== WHAT IS BEING ASKED ==
The answer should match the records character for character.

== DATASET RECORDS ==
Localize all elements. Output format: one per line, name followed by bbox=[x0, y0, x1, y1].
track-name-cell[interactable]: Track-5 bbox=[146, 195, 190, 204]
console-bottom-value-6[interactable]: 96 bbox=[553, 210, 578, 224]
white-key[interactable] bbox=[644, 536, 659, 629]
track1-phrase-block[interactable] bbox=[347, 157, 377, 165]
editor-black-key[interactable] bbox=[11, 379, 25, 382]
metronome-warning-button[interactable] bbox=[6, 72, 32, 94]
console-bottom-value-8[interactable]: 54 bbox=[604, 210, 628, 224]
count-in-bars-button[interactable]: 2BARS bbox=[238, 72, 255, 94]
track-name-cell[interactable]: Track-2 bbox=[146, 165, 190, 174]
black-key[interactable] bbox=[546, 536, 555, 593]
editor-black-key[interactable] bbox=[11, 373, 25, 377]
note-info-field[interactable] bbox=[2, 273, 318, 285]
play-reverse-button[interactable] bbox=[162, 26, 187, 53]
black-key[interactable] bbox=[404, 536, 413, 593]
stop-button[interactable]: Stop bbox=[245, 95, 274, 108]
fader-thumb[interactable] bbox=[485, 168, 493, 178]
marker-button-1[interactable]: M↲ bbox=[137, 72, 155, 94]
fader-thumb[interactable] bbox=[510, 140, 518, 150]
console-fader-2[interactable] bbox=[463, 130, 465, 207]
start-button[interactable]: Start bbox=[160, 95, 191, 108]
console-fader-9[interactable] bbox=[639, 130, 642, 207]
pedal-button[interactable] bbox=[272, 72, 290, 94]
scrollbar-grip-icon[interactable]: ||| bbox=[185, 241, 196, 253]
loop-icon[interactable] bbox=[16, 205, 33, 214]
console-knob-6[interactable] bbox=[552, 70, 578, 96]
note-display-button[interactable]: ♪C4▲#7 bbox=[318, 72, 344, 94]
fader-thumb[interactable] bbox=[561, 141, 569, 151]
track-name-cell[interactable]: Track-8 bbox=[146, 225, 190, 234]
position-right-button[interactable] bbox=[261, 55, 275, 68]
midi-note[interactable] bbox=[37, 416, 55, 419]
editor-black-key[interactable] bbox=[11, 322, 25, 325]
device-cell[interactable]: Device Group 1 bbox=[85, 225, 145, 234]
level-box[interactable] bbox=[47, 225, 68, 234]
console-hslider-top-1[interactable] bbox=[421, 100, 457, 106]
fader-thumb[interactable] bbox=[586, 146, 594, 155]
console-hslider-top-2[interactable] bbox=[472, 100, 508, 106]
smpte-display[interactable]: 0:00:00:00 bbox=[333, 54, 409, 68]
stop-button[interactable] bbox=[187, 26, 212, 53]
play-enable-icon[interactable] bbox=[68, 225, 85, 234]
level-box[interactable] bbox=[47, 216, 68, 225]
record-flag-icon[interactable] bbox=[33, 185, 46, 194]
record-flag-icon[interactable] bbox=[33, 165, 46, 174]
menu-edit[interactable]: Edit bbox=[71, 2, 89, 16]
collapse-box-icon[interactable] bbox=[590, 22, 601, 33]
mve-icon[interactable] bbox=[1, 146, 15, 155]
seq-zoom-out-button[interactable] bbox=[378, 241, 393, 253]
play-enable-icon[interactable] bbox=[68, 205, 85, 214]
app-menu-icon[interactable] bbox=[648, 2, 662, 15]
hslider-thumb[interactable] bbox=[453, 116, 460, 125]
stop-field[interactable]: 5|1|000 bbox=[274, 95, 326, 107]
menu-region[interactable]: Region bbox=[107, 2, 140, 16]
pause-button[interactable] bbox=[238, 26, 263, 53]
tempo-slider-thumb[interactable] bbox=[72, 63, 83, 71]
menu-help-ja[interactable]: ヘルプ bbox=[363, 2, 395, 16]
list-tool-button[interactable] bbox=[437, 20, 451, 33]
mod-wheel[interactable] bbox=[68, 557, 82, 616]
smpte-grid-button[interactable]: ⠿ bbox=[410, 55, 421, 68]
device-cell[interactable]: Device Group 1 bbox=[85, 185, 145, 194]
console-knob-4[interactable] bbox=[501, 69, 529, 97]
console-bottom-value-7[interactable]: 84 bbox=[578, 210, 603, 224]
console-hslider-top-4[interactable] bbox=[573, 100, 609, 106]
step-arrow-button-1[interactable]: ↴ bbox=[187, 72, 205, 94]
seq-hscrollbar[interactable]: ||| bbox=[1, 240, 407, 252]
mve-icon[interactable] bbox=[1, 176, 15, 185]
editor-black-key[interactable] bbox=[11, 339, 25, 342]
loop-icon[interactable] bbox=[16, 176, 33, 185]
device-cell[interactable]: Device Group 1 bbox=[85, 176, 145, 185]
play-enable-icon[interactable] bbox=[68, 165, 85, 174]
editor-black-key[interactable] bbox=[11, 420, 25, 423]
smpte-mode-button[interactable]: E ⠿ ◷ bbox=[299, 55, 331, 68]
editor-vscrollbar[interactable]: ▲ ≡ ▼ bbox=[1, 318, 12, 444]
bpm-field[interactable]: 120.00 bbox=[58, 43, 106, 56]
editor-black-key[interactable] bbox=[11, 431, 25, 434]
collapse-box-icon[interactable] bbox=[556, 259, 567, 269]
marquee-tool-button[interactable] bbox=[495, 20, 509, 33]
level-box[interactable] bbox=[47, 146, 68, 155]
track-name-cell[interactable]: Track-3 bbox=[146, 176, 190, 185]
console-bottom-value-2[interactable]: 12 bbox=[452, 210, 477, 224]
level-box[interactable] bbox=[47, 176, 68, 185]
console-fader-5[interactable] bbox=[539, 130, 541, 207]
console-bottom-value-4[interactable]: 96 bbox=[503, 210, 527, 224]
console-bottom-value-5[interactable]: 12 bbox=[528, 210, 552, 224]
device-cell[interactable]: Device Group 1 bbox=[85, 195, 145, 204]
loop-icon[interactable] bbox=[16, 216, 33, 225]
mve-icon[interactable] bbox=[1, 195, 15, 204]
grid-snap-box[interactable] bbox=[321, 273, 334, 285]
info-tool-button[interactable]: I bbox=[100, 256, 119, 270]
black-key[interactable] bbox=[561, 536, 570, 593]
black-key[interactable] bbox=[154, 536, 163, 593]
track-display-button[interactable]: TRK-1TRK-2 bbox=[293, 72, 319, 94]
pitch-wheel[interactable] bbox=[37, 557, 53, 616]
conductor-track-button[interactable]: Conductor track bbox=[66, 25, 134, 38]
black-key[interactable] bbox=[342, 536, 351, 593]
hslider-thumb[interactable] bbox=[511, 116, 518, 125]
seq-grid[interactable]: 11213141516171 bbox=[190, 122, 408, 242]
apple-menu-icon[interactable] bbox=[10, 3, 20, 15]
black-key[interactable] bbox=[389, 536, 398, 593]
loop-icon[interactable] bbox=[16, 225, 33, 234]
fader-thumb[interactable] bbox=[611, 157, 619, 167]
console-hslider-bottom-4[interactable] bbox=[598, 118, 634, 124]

== SOLUTION TO THIS EXERCISE ==
Localize all elements. Output format: one per line, name followed by bbox=[x0, y0, x1, y1].
track-name-cell[interactable]: Track-5 bbox=[146, 195, 190, 204]
console-bottom-value-6[interactable]: 96 bbox=[553, 210, 578, 224]
white-key[interactable] bbox=[644, 536, 659, 629]
track1-phrase-block[interactable] bbox=[347, 157, 377, 165]
editor-black-key[interactable] bbox=[11, 379, 25, 382]
metronome-warning-button[interactable] bbox=[6, 72, 32, 94]
console-bottom-value-8[interactable]: 54 bbox=[604, 210, 628, 224]
count-in-bars-button[interactable]: 2BARS bbox=[238, 72, 255, 94]
track-name-cell[interactable]: Track-2 bbox=[146, 165, 190, 174]
black-key[interactable] bbox=[546, 536, 555, 593]
editor-black-key[interactable] bbox=[11, 373, 25, 377]
note-info-field[interactable] bbox=[2, 273, 318, 285]
play-reverse-button[interactable] bbox=[162, 26, 187, 53]
black-key[interactable] bbox=[404, 536, 413, 593]
stop-button[interactable]: Stop bbox=[245, 95, 274, 108]
fader-thumb[interactable] bbox=[485, 168, 493, 178]
marker-button-1[interactable]: M↲ bbox=[137, 72, 155, 94]
fader-thumb[interactable] bbox=[510, 140, 518, 150]
console-fader-2[interactable] bbox=[463, 130, 465, 207]
start-button[interactable]: Start bbox=[160, 95, 191, 108]
console-fader-9[interactable] bbox=[639, 130, 642, 207]
pedal-button[interactable] bbox=[272, 72, 290, 94]
scrollbar-grip-icon[interactable]: ||| bbox=[185, 241, 196, 253]
loop-icon[interactable] bbox=[16, 205, 33, 214]
console-knob-6[interactable] bbox=[552, 70, 578, 96]
note-display-button[interactable]: ♪C4▲#7 bbox=[318, 72, 344, 94]
fader-thumb[interactable] bbox=[561, 141, 569, 151]
track-name-cell[interactable]: Track-8 bbox=[146, 225, 190, 234]
position-right-button[interactable] bbox=[261, 55, 275, 68]
midi-note[interactable] bbox=[37, 416, 55, 419]
editor-black-key[interactable] bbox=[11, 322, 25, 325]
device-cell[interactable]: Device Group 1 bbox=[85, 225, 145, 234]
level-box[interactable] bbox=[47, 225, 68, 234]
console-hslider-top-1[interactable] bbox=[421, 100, 457, 106]
fader-thumb[interactable] bbox=[586, 146, 594, 155]
console-hslider-top-2[interactable] bbox=[472, 100, 508, 106]
smpte-display[interactable]: 0:00:00:00 bbox=[333, 54, 409, 68]
stop-button[interactable] bbox=[187, 26, 212, 53]
play-enable-icon[interactable] bbox=[68, 225, 85, 234]
level-box[interactable] bbox=[47, 216, 68, 225]
record-flag-icon[interactable] bbox=[33, 185, 46, 194]
record-flag-icon[interactable] bbox=[33, 165, 46, 174]
menu-edit[interactable]: Edit bbox=[71, 2, 89, 16]
collapse-box-icon[interactable] bbox=[590, 22, 601, 33]
mve-icon[interactable] bbox=[1, 146, 15, 155]
seq-zoom-out-button[interactable] bbox=[378, 241, 393, 253]
play-enable-icon[interactable] bbox=[68, 205, 85, 214]
app-menu-icon[interactable] bbox=[648, 2, 662, 15]
hslider-thumb[interactable] bbox=[453, 116, 460, 125]
stop-field[interactable]: 5|1|000 bbox=[274, 95, 326, 107]
menu-region[interactable]: Region bbox=[107, 2, 140, 16]
pause-button[interactable] bbox=[238, 26, 263, 53]
tempo-slider-thumb[interactable] bbox=[72, 63, 83, 71]
menu-help-ja[interactable]: ヘルプ bbox=[363, 2, 395, 16]
list-tool-button[interactable] bbox=[437, 20, 451, 33]
mod-wheel[interactable] bbox=[68, 557, 82, 616]
smpte-grid-button[interactable]: ⠿ bbox=[410, 55, 421, 68]
device-cell[interactable]: Device Group 1 bbox=[85, 185, 145, 194]
console-knob-4[interactable] bbox=[501, 69, 529, 97]
console-bottom-value-7[interactable]: 84 bbox=[578, 210, 603, 224]
console-hslider-top-4[interactable] bbox=[573, 100, 609, 106]
step-arrow-button-1[interactable]: ↴ bbox=[187, 72, 205, 94]
seq-hscrollbar[interactable]: ||| bbox=[1, 240, 407, 252]
mve-icon[interactable] bbox=[1, 176, 15, 185]
editor-black-key[interactable] bbox=[11, 339, 25, 342]
loop-icon[interactable] bbox=[16, 176, 33, 185]
device-cell[interactable]: Device Group 1 bbox=[85, 176, 145, 185]
play-enable-icon[interactable] bbox=[68, 165, 85, 174]
editor-black-key[interactable] bbox=[11, 420, 25, 423]
smpte-mode-button[interactable]: E ⠿ ◷ bbox=[299, 55, 331, 68]
editor-vscrollbar[interactable]: ▲ ≡ ▼ bbox=[1, 318, 12, 444]
bpm-field[interactable]: 120.00 bbox=[58, 43, 106, 56]
editor-black-key[interactable] bbox=[11, 431, 25, 434]
collapse-box-icon[interactable] bbox=[556, 259, 567, 269]
marquee-tool-button[interactable] bbox=[495, 20, 509, 33]
level-box[interactable] bbox=[47, 146, 68, 155]
track-name-cell[interactable]: Track-3 bbox=[146, 176, 190, 185]
console-bottom-value-2[interactable]: 12 bbox=[452, 210, 477, 224]
level-box[interactable] bbox=[47, 176, 68, 185]
console-fader-5[interactable] bbox=[539, 130, 541, 207]
console-bottom-value-4[interactable]: 96 bbox=[503, 210, 527, 224]
console-bottom-value-5[interactable]: 12 bbox=[528, 210, 552, 224]
device-cell[interactable]: Device Group 1 bbox=[85, 195, 145, 204]
loop-icon[interactable] bbox=[16, 216, 33, 225]
mve-icon[interactable] bbox=[1, 195, 15, 204]
grid-snap-box[interactable] bbox=[321, 273, 334, 285]
info-tool-button[interactable]: I bbox=[100, 256, 119, 270]
black-key[interactable] bbox=[561, 536, 570, 593]
black-key[interactable] bbox=[154, 536, 163, 593]
track-display-button[interactable]: TRK-1TRK-2 bbox=[293, 72, 319, 94]
pitch-wheel[interactable] bbox=[37, 557, 53, 616]
conductor-track-button[interactable]: Conductor track bbox=[66, 25, 134, 38]
black-key[interactable] bbox=[342, 536, 351, 593]
hslider-thumb[interactable] bbox=[511, 116, 518, 125]
seq-grid[interactable]: 11213141516171 bbox=[190, 122, 408, 242]
apple-menu-icon[interactable] bbox=[10, 3, 20, 15]
black-key[interactable] bbox=[389, 536, 398, 593]
loop-icon[interactable] bbox=[16, 225, 33, 234]
fader-thumb[interactable] bbox=[611, 157, 619, 167]
console-hslider-bottom-4[interactable] bbox=[598, 118, 634, 124]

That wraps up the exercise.